Skip to content

Using column average width in estimation

Hadi Moshayedi edited this page May 4, 2015 · 1 revision

Description

CStoreGetForeignPaths uses the following formula to calculate totalDiskAccessCost:

double queryColumnRatio = (double) queryColumnCount / relationColumnCount;
double queryPageCount = relationPageCount * queryColumnRatio;
double totalDiskAccessCost = seq_page_cost * queryPageCount;

This is the best we can do if we don't have column widths. But ANALYZE command collects information about average width of each column and puts it into pg_statistic catalog table. We can use this information to get better estimations.

Technical Details

  • pg_statistic stores the average width values in the stawidth column. The comments for this column say:

    /*
     * stawidth is the average width in bytes of non-null entries.  For
     * fixed-width datatypes this is of course the same as the typlen, but for
     * var-width types it is more useful.  Note that this is the average width
     * of the data as actually stored, post-TOASTing (eg, for a
     * moved-out-of-line value, only the size of the pointer object is
     * counted).  This is the appropriate definition for the primary use of
     * the statistic, which is to estimate sizes of in-memory hash tables of
     * tuples.
     */
    int32		stawidth;
  • We can get this value using get_attavgwidth.
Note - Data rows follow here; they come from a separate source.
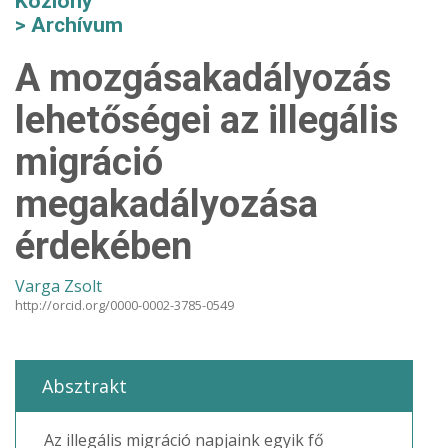
Közlöny
Archívum
A mozgásakadályozás
lehetőségei az illegális
migráció
megakadályozása
érdekében
Varga Zsolt
http://orcid.org/0000-0002-3785-0549
Absztrakt
Az illegális migráció napjaink egyik fő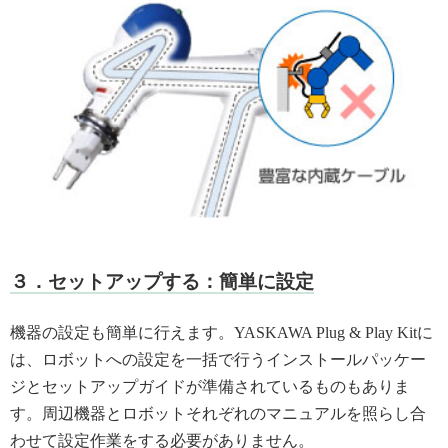
３．セットアップする：簡単に設定
機器の設定も簡単に行えます。YASKAWA Plug & Play Kitに
は、ロボットへの設定を一括で行うインストールパッケー
ジとセットアップガイドが準備されているものもありま
す。周辺機器とロボットそれぞれのマニュアルを照らし合
わせて設定作業をする必要がありません。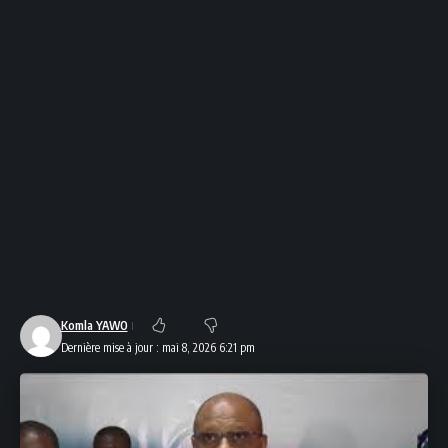
Komla YAWO
Dernière mise à jour : mai 8, 2026 6:21 pm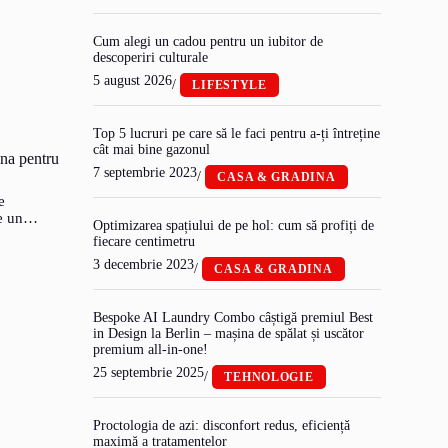
Cum alegi un cadou pentru un iubitor de
descoperiri culturale
5 august 2026
/
LIFESTYLE
Top 5 lucruri pe care să le faci pentru a-ți întreține
cât mai bine gazonul
una pentru
7 septembrie 2023
/
CASA & GRADINA
e
te un…
Optimizarea spațiului de pe hol: cum să profiți de
fiecare centimetru
3 decembrie 2023
/
CASA & GRADINA
Bespoke AI Laundry Combo câștigă premiul Best
in Design la Berlin – mașina de spălat și uscător
premium all-in-one!
25 septembrie 2025
/
TEHNOLOGIE
Proctologia de azi: disconfort redus, eficiență
maximă a tratamentelor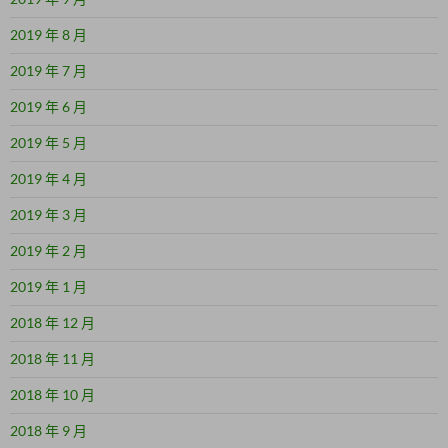
2019 年 8 月
2019 年 7 月
2019 年 6 月
2019 年 5 月
2019 年 4 月
2019 年 3 月
2019 年 2 月
2019 年 1 月
2018 年 12 月
2018 年 11 月
2018 年 10 月
2018 年 9 月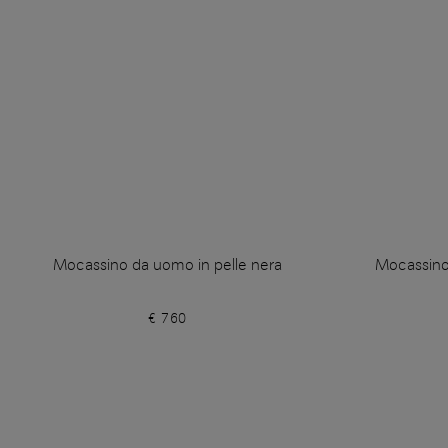
Mocassino da uomo in pelle nera
Mocassino
€ 760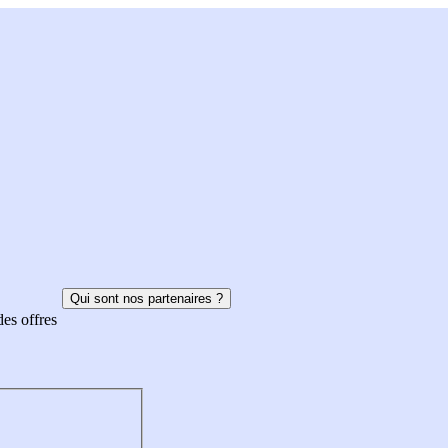
Qui sont nos partenaires ?
des offres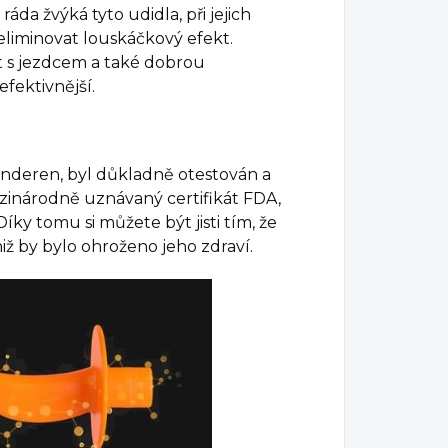
ráda žvýká tyto udidla, při jejich
 eliminovat louskáčkový efekt.
t s jezdcem a také dobrou
efektivnější.
inderen, byl důkladně otestován a
zinárodně uznávaný certifikát FDA,
íky tomu si můžete být jisti tím, že
iž by bylo ohroženo jeho zdraví.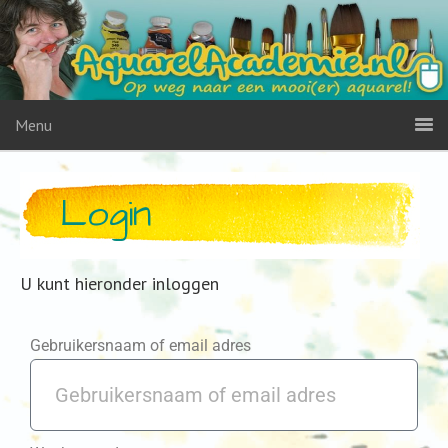
Menu
Login
U kunt hieronder inloggen
Gebruikersnaam of email adres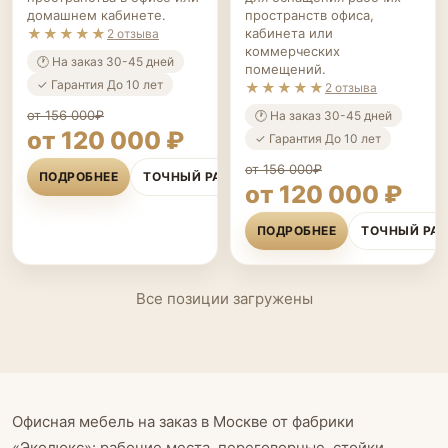
домашнем кабинете.
пространств офиса,
★★★★★
кабинета или
2 отзыва
коммерческих
🕐 На заказ 30-45 дней
помещений.
✓ Гарантия До 10 лет
★★★★★
2 отзыва
от 156 000₽
🕐 На заказ 30-45 дней
от 120 000 ₽
✓ Гарантия До 10 лет
от 156 000₽
ПОДРОБНЕЕ
ТОЧНЫЙ РАСЧЁТ
от 120 000 ₽
ПОДРОБНЕЕ
ТОЧНЫЙ РА
Все позиции загружены
Офисная мебель на заказ в Москве от фабрики
«Эколюкс»: рабочие места, переговорные, стойки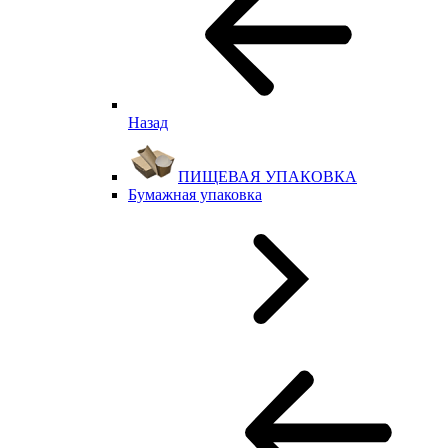
Назад
ПИЩЕВАЯ УПАКОВКА
Бумажная упаковка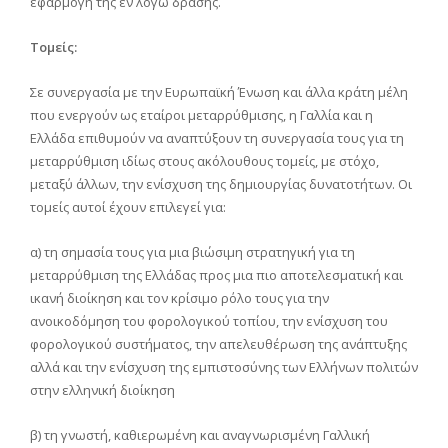
εφαρμογή της εν λόγω δράσης.
Τομείς:
Σε συνεργασία με την Ευρωπαϊκή Ένωση και άλλα κράτη μέλη
που ενεργούν ως εταίροι μεταρρύθμισης, η Γαλλία και η
Ελλάδα επιθυμούν να αναπτύξουν τη συνεργασία τους για τη
μεταρρύθμιση ιδίως στους ακόλουθους τομείς, με στόχο,
μεταξύ άλλων, την ενίσχυση της δημιουργίας δυνατοτήτων. Οι
τομείς αυτοί έχουν επιλεγεί για:
α) τη σημασία τους για μια βιώσιμη στρατηγική για τη
μεταρρύθμιση της Ελλάδας προς μια πιο αποτελεσματική και
ικανή διοίκηση και τον κρίσιμο ρόλο τους για την
ανοικοδόμηση του φορολογικού τοπίου, την ενίσχυση του
φορολογικού συστήματος, την απελευθέρωση της ανάπτυξης
αλλά και την ενίσχυση της εμπιστοσύνης των Ελλήνων πολιτών
στην ελληνική διοίκηση
β) τη γνωστή, καθιερωμένη και αναγνωρισμένη Γαλλική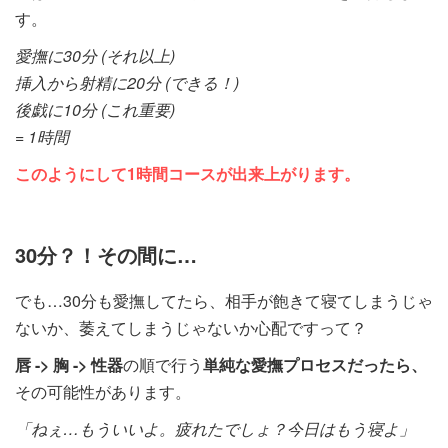
す。
愛撫に30分 (それ以上)
挿入から射精に20分 (できる！)
後戯に10分 (これ重要)
= 1時間
このようにして1時間コースが出来上がります。
30分？！その間に…
でも…30分も愛撫してたら、相手が飽きて寝てしまうじゃ
ないか、萎えてしまうじゃないか心配ですって？
唇 -> 胸 -> 性器
の順で行う
単純な愛撫プロセスだったら、
その可能性があります。
「ねぇ…もういいよ。疲れたでしょ？今日はもう寝よ」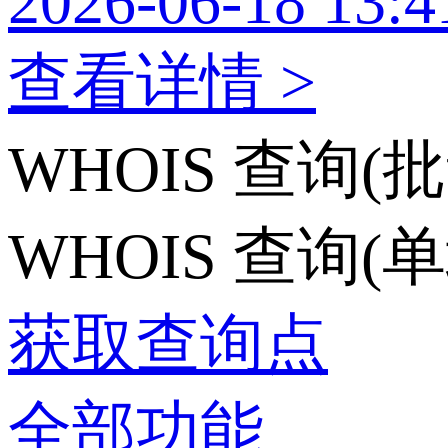
2026-06-18 13:4
查看详情 >
WHOIS 查询(批
WHOIS 查询(
获取查询点
全部功能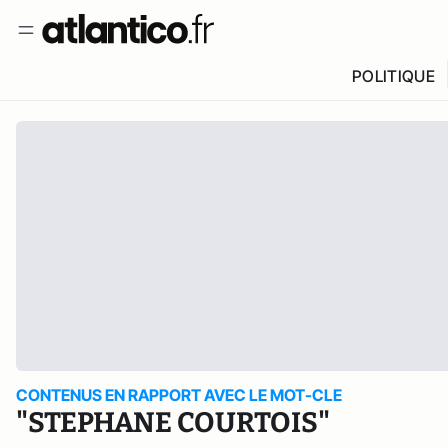
POLITIQUE
CONTENUS EN RAPPORT AVEC LE MOT-CLE
"STEPHANE COURTOIS"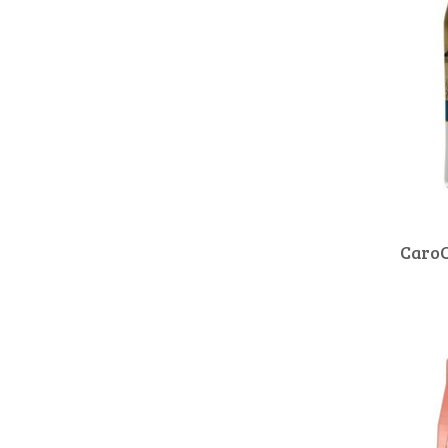
CaroC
Comments for this function say:

    /*
      * get_attavgwidth
      *
      *	  Given the table and attribute number of a column, get the average
      *	  width of entries in the column.  Return zero if no data available.
      *
      * Currently this is only consulted for individual tables, not for inheritance
      * trees, so we don't need an "inh" parameter.
      *
      * Calling a hook at this point looks somewhat strange, but is required
      * because the optimizer calls this function without any other way for
      * plug-ins to control the result.
      */
     int32
     get_attavgwidth(Oid relid, AttrNumber attnum);
  • We don't have toasting in cstore tables, so consulting this value should be fine. We need to double check this.

  • We have one bit of overhead per column for the "exists" values, that exists for both NULL and non-NULL values. If we have lots of NULLs this can be significant. We can get the ratio of nulls using pg_statistic->stanullfrac.